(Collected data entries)

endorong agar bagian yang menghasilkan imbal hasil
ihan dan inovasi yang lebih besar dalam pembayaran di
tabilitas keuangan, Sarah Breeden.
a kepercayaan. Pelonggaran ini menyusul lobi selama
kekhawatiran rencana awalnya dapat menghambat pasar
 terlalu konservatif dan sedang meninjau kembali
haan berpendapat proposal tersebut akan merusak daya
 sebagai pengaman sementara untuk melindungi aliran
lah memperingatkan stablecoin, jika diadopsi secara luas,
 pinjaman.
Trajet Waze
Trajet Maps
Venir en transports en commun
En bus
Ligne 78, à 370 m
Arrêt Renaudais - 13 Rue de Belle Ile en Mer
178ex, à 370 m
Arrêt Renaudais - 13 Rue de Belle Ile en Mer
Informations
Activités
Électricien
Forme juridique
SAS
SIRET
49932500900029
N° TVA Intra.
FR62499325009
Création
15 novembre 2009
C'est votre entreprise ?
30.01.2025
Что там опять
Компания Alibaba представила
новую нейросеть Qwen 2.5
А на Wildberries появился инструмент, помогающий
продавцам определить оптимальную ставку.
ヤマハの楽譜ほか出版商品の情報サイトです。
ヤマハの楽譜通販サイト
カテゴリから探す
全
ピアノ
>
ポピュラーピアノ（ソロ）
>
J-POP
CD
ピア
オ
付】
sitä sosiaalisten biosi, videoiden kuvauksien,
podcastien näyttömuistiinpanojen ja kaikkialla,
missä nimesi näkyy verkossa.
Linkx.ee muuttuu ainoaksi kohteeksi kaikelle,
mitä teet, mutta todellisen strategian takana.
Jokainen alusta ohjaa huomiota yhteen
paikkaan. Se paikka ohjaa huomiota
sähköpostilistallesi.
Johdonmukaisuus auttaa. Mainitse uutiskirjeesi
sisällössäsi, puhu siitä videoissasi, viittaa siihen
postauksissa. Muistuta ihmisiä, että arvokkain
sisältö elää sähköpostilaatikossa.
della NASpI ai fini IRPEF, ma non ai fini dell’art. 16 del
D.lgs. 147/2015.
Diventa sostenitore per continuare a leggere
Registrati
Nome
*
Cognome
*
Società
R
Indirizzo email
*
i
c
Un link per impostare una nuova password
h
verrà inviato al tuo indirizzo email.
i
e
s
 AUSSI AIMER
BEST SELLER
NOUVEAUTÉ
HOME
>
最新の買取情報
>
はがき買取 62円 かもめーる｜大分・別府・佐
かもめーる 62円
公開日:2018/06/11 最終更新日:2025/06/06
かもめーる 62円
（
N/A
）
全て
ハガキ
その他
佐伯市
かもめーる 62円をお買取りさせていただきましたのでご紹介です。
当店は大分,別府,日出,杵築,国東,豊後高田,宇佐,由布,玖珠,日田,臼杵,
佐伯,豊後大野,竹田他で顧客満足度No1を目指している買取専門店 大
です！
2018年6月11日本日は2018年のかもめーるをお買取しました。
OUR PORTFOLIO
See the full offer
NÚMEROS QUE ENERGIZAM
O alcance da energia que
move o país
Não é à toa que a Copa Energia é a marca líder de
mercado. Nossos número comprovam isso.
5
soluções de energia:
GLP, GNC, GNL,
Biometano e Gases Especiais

- [ASSIGNMENT]:
Considering only the data above, return the lines in which "yang" occurs.

- [ANSWER TO THE EXERCISE]:
endorong agar bagian yang menghasilkan imbal hasil
ihan dan inovasi yang lebih besar dalam pembayaran di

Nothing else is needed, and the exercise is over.